#### Task requirements
Lines in the listing below containing the string "traitance" are to be identified and copied.

========

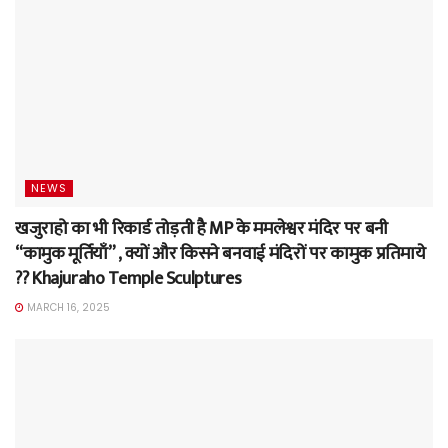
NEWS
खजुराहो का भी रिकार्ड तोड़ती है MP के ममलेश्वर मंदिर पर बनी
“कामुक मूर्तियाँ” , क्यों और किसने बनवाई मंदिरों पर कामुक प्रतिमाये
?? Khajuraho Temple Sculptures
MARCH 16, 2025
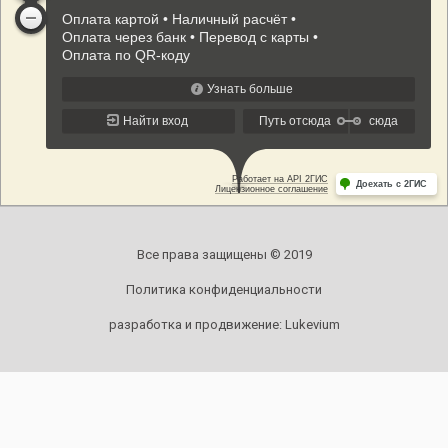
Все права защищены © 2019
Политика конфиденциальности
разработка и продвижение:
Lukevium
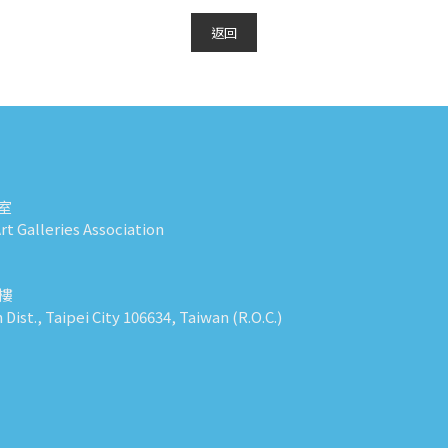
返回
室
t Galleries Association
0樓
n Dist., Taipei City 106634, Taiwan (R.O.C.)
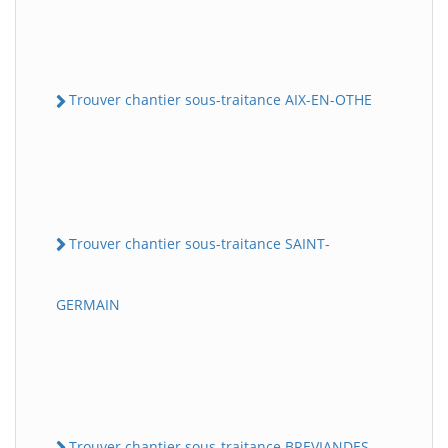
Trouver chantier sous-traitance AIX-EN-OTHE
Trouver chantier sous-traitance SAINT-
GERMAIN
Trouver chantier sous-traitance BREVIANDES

========

#### Response
Trouver chantier sous-traitance AIX-EN-OTHE
Trouver chantier sous-traitance SAINT-
Trouver chantier sous-traitance BREVIANDES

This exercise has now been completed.